Started by Frederick J. Harris, April 02, 2016, 12:03:13 AM

Previous topic - Next topic

0 Members and 1 Guest are viewing this topic.

James C. Fuller

Fred,
  I've been busy on the File I/O front also.
As I mentioned I could not get your FILE approach to work with bc9 so I wrote my own.
I also have had a bad taste on the way BCX/bc9 handled Line Input.
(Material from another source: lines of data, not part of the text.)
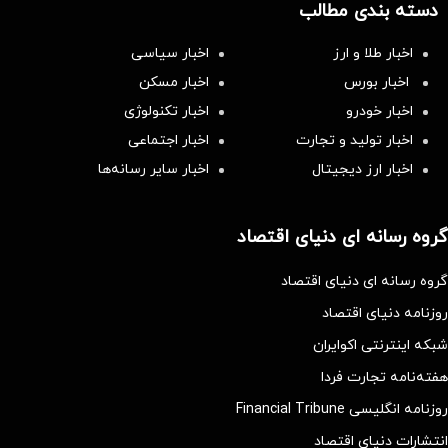
دسته بندی مطالب
اخبار طلا و ارز
اخبار سیاسی
اخبار بورس
اخبار مسکن
اخبار خودرو
اخبار تکنولوژی
اخبار تولید و تجارت
اخبار اجتماعی
اخبار ارز دیجیتال
اخبار سایر رسانه‌‌ها
گروه رسانه ای دنیای اقتصاد
گروه رسانه ای دنیای اقتصاد
روزنامه دنیای اقتصاد
شبکه اینترنتی اکوایران
هفته‌نامه تجارت فردا
روزنامه انگلیسی Financial Tribune
انتشارات دنیای اقتصاد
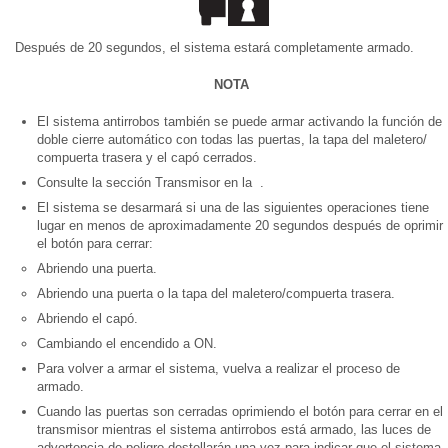
Después de 20 segundos, el sistema estará completamente armado.
NOTA
El sistema antirrobos también se puede armar activando la función de
doble cierre automático con todas las puertas, la tapa del maletero/
compuerta trasera y el capó cerrados.
Consulte la sección Transmisor en la .
El sistema se desarmará si una de las siguientes operaciones tiene
lugar en menos de aproximadamente 20 segundos después de oprimir
el botón para cerrar:
Abriendo una puerta.
Abriendo una puerta o la tapa del maletero/compuerta trasera.
Abriendo el capó.
Cambiando el encendido a ON.
Para volver a armar el sistema, vuelva a realizar el proceso de
armado.
Cuando las puertas son cerradas oprimiendo el botón para cerrar en el
transmisor mientras el sistema antirrobos está armado, las luces de
advertencia de peligro destellarán una vez para indicar que el sistema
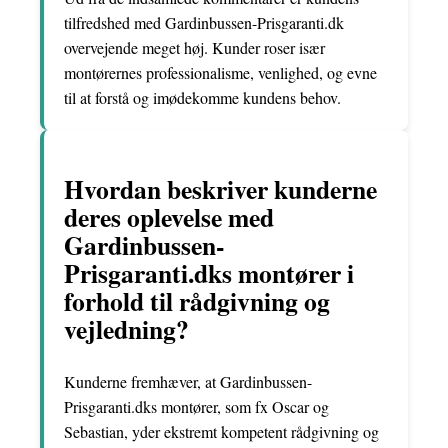
tilfredshed med Gardinbussen-Prisgaranti.dk
overvejende meget høj. Kunder roser især
montørernes professionalisme, venlighed, og evne
til at forstå og imødekomme kundens behov.
Hvordan beskriver kunderne
deres oplevelse med
Gardinbussen-
Prisgaranti.dks montører i
forhold til rådgivning og
vejledning?
Kunderne fremhæver, at Gardinbussen-
Prisgaranti.dks montører, som fx Oscar og
Sebastian, yder ekstremt kompetent rådgivning og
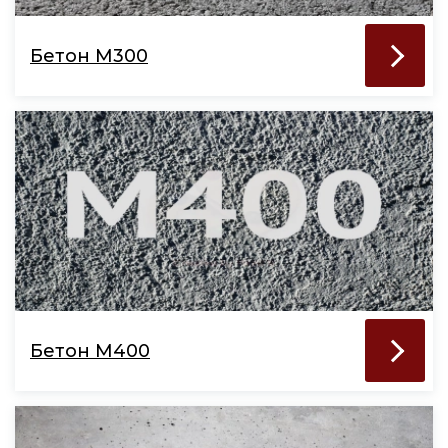
Бетон М300
Бетон М400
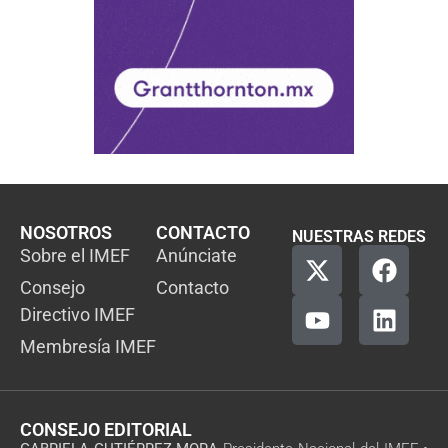
NOSOTROS
CONTACTO
NUESTRAS REDES
Sobre el IMEF
Anúnciate
Consejo
Contacto
Directivo IMEF
Membresía IMEF
CONSEJO EDITORIAL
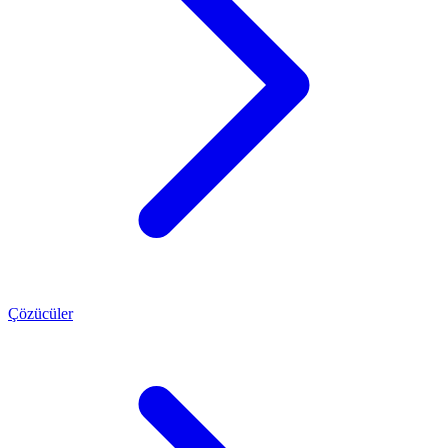
Çözücüler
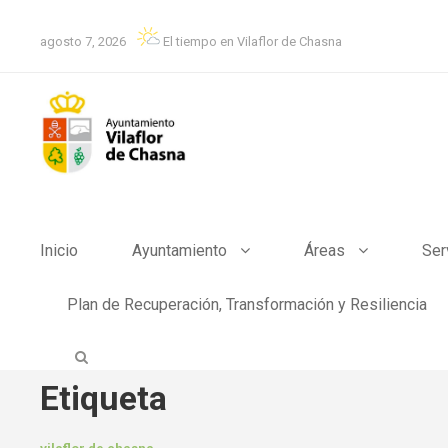
agosto 7, 2026
El tiempo en Vilaflor de Chasna
Inicio
Ayuntamiento
Áreas
Ser
Plan de Recuperación, Transformación y Resiliencia
Etiqueta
It translated:

OPEN a$ FOR INPUT AS fp1
WHILE NOT EOF(fp1)
  LINE INPUT fp1, a$
  ? a$
WEND

To This:


if((fp1=fopen(a,"r"))==0)
{
fprintf(stderr,"Can't open file %s\n",a);exit(1);
}
while(!EoF(fp1))
  {
    a[0]=0;
    fgets(a, 1048576,fp1);
    if(a[strlen(a)-1]==10)a[strlen(a)-1]=0;
    printf("%s\n",a);
  }


Notice the size of the buffer.

The bcx/bc9 translation of GET and PUT are macros which some compilers complain about because fread returns a value:

GET$   FP1,A$,6

#define GET(A,B,C)fread(B,1,C,A)
#define PUT(A,B,C)fwrite(B,1,C,A)

Your forray into TCLib and my subsequent investigations led me to rewrite File I/O for bc9.
I have the luxury to use anything I want in source form with bc9. I do not have to stuff it into a library.
The way I work UNICODE with the ULEX lexer I can write generic code and either ULEX it or not.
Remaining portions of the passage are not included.